======== The data ========
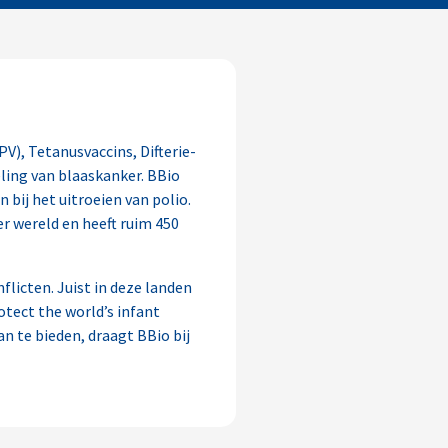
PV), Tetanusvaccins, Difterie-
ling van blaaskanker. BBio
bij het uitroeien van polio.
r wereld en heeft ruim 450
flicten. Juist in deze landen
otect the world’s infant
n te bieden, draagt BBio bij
========
======== The data ========
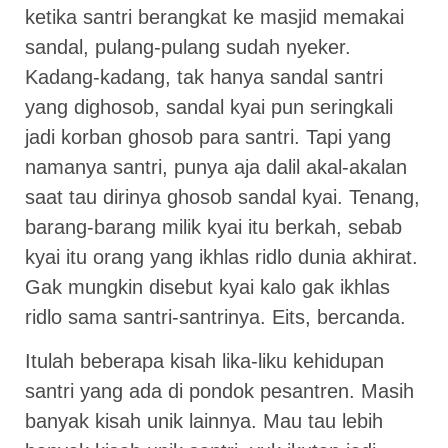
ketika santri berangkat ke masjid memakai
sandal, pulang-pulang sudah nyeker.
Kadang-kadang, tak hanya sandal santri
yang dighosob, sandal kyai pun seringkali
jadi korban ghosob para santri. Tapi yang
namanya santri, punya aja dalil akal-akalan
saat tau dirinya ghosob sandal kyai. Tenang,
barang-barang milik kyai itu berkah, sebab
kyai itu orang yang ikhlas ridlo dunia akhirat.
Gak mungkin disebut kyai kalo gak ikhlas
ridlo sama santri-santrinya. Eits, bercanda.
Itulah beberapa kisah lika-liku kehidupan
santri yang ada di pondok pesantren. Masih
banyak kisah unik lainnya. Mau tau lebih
========
Take the lines above from the one containing "ling van blaaskanker. BBio" down to the one containing "n te bieden, draagt BBio bij", and transcribe them exactly, both ends included.

ling van blaaskanker. BBio
bij het uitroeien van polio.
r wereld en heeft ruim 450
flicten. Juist in deze landen
otect the world’s infant
n te bieden, draagt BBio bij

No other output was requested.